Required work
Below are some records. Pull every line that contains the word "Pico".
■ ■ ■ ■ ■
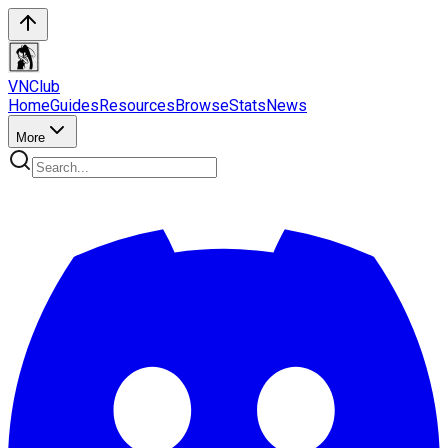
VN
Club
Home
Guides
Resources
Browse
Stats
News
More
■ ■ ■ ■ ■
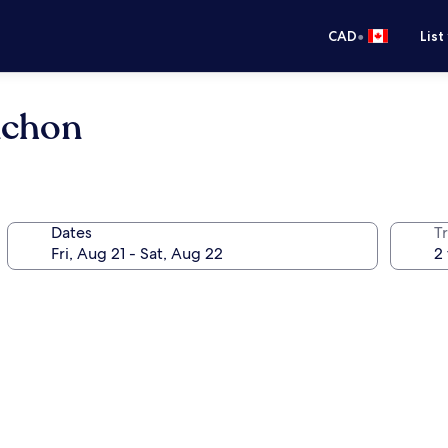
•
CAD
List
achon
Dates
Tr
■ ■ ■ ■ ■
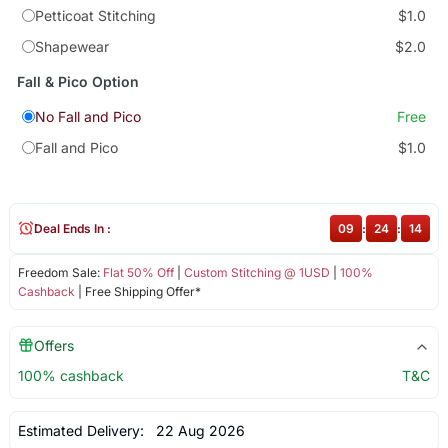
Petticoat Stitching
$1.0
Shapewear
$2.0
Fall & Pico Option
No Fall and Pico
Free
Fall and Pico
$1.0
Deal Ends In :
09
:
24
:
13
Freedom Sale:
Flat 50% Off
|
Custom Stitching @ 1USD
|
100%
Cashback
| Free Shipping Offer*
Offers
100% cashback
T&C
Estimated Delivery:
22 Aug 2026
■ ■ ■ ■ ■
Task output
Fall & Pico Option
No Fall and Pico
Fall and Pico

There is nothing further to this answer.